The Hermitage of Sant Medir is a Spanish church in the Serra de Collserola, in the municipality of Sant Cugat del Vallès, Vallès Occidental. It is located near the old Roman road from Ègara (Terrassa) to Barcino (Barcelona), which passed through Castrum Octavianum (Sant Cugat) before entering the Serra de Collserola through the Gausac valley (or Sant Medir valley). Every March 3, the traditional gathering of Sant Medir (aplec de Sant Medir) is held there. The building is included in the Inventory of the Architectural Heritage of Catalonia.

== Architecture ==
It is a restored Romanesque chapel that retains its original structure. The building has a rectangular floor plan, a barrel vault, and is oriented to the east. A double bell-gable rises above the facade. The door has a semicircular arch with voussoirs. Above it is a stone inscription and a bas-relief of a figure. The exterior walls are whitewashed, and there is no external apse.

== History ==
It already existed in 1046, but it is documented starting from 1120. The tradition and worship began in the 11th century. In 1024, the purchase of a vineyard and some woods located in the Sant Medir valley is recorded, as well as the establishment of an allod in 1046. Ancient documents refer to it as Sant Emeteri, but the name was Catalanized to "Medir". In the Middle Ages, it formed a parish with the Sant Adjutori and Sant Vicenç. The Monastery of Sant Cugat held civil jurisdiction over it until the 14th century, when it became part of the municipal organization of Sant Cugat. The monks took care of it until 1446.
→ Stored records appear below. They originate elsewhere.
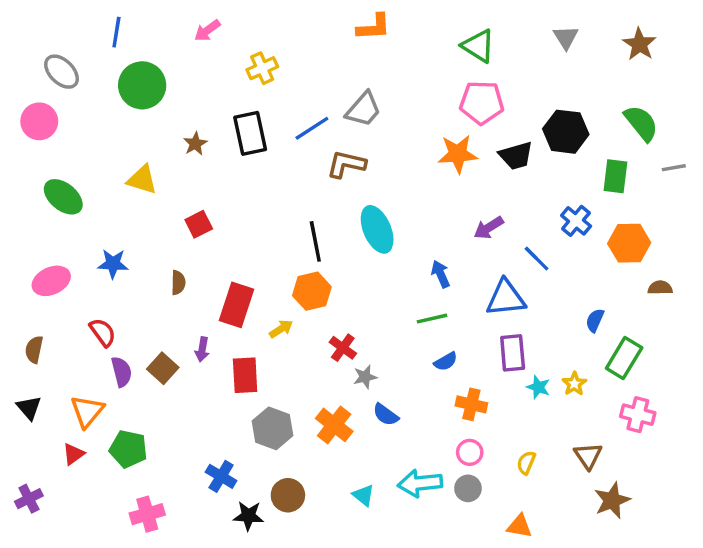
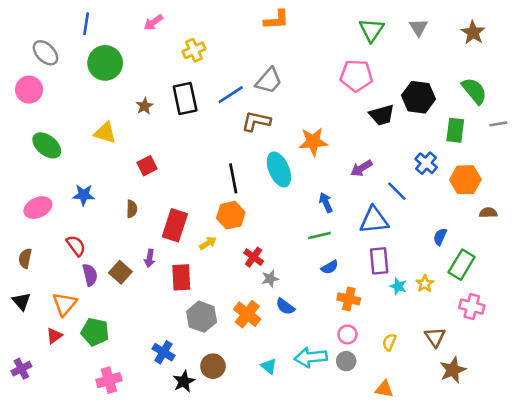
green triangle: (478, 46) -> (372, 30), moved, turned 32
orange star: (458, 154) -> (313, 142), moved
black star: (248, 516) -> (184, 381), turned -30

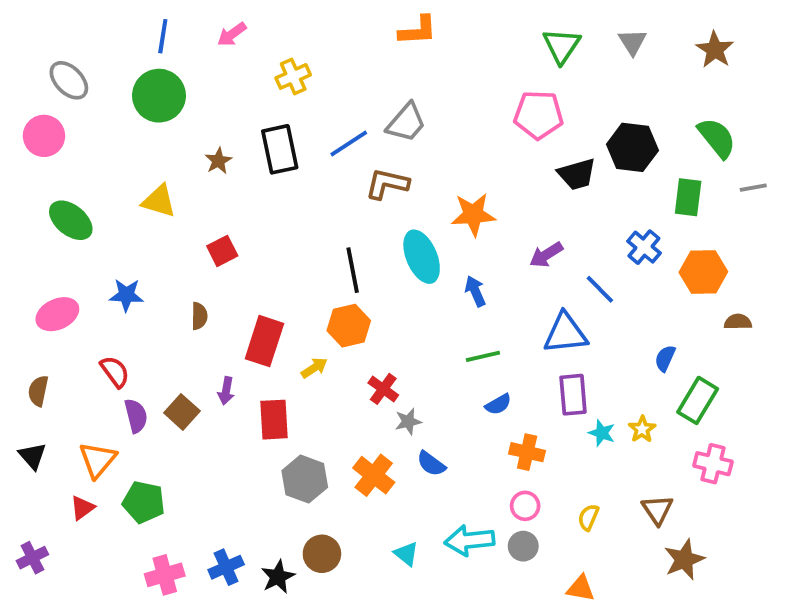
blue line: (86, 24) -> (163, 36), moved
blue arrow: (326, 202) -> (475, 291), moved
blue cross: (163, 352) -> (226, 567), moved, turned 35

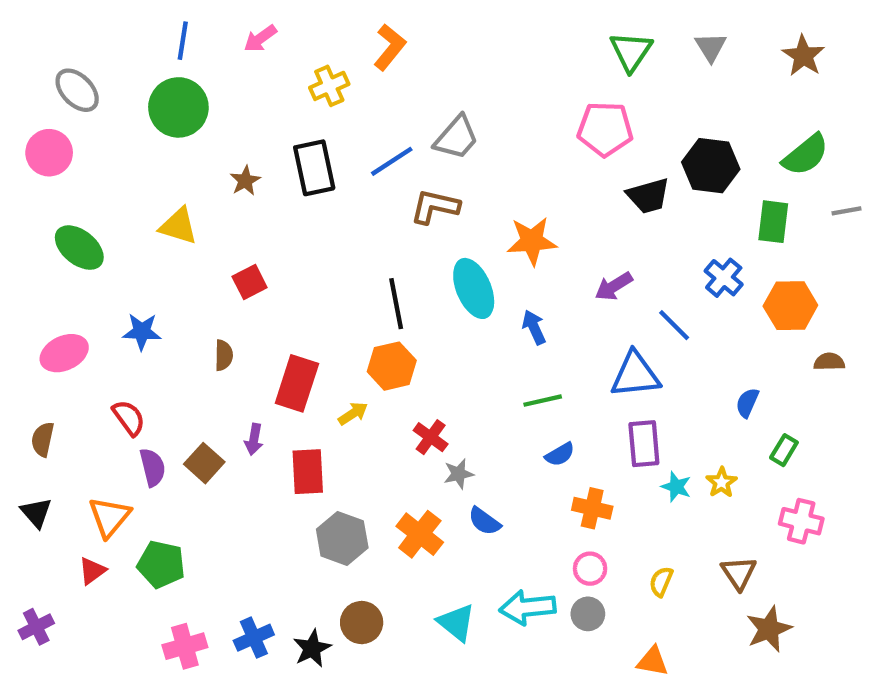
orange L-shape: (418, 30) -> (390, 47), moved, turned -48
green semicircle: (717, 138) -> (806, 155), turned 90
green rectangle: (698, 400) -> (784, 450), size x0.6
cyan triangle: (406, 554) -> (456, 623), size x1.4

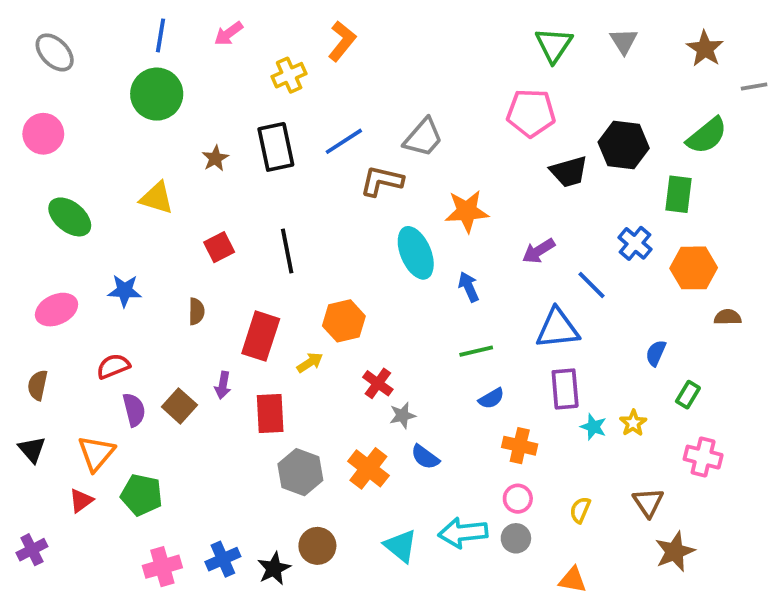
gray ellipse: (77, 90) -> (55, 52), moved
gray trapezoid: (456, 138) -> (423, 138), moved
gray line: (846, 211) -> (754, 86), moved
black line: (396, 304) -> (287, 251), moved
red semicircle: (129, 418) -> (113, 366), turned -76

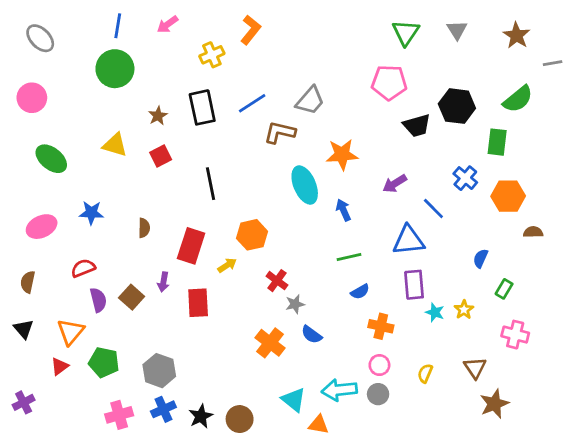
red square: (219, 247) -> (161, 156), moved
gray hexagon: (300, 472) -> (159, 371), moved
brown circle: (317, 546) -> (240, 419), moved
orange triangle: (573, 580) -> (319, 425), moved

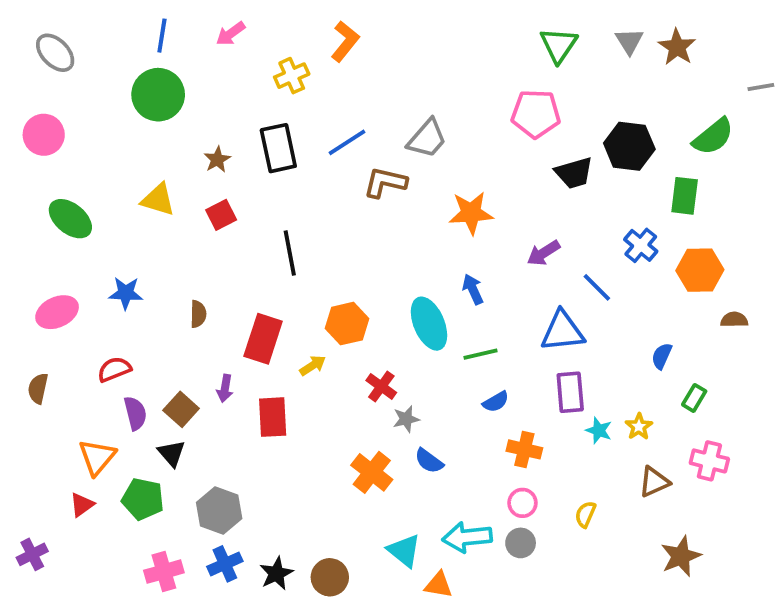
brown star: (517, 35) -> (677, 47), moved
cyan ellipse: (305, 185) -> (429, 324), moved
black triangle: (24, 329) -> (171, 453), moved
brown triangle: (475, 368) -> (654, 482), moved, turned 40

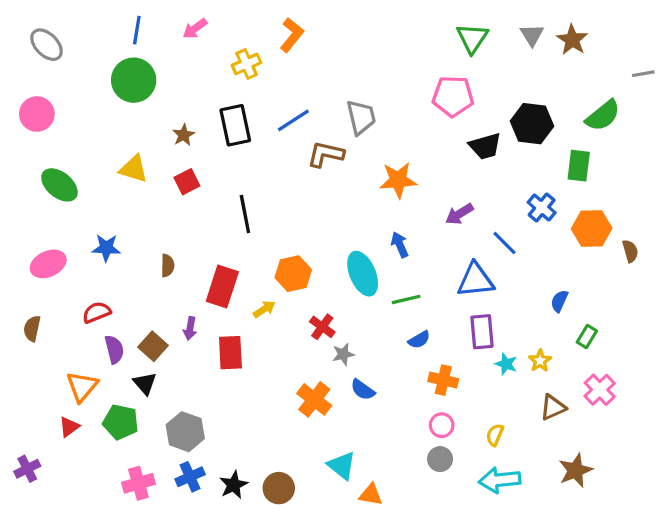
gray trapezoid: (427, 139) -> (361, 117), turned -54
brown semicircle: (734, 320) -> (630, 251), moved, turned 75
pink cross: (709, 461) -> (600, 390), turned 32
cyan arrow: (467, 537) -> (500, 480), moved

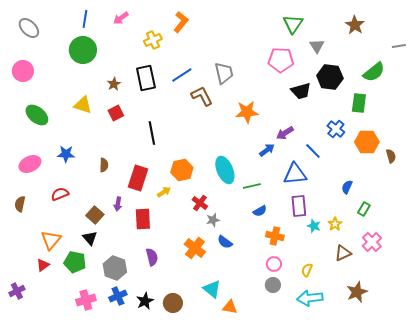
gray triangle: (532, 35) -> (317, 46), moved
brown L-shape: (326, 154) -> (202, 96), turned 50
blue arrow: (400, 245) -> (267, 150), moved, turned 77
purple semicircle: (114, 349) -> (152, 257), moved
The popularization of the legend of Saint Medir of Barcelona turned the hermitage into a destination for pilgrims. In 1802, the first gathering (aplec) of Sant Medir was celebrated, and starting in 1846, pilgrims from the Barcelona neighborhood of Gràcia joined in. Since then, it has been the destination of the Sant Medir festival pilgrimage every March 3. In July 1936, the hermitage was looted and burned. Inside, there are original 1948 sketches of mural paintings designed by the local artist Josep Grau-Garriga, which were never carried out. Over the course of 25 years until 2007, the Penya Regalèssia of Sant Cugat, together with technicians from the monastery's museum, carried out various restoration tasks on the building, such as repairing the roof and restoring the 17th-century pavement.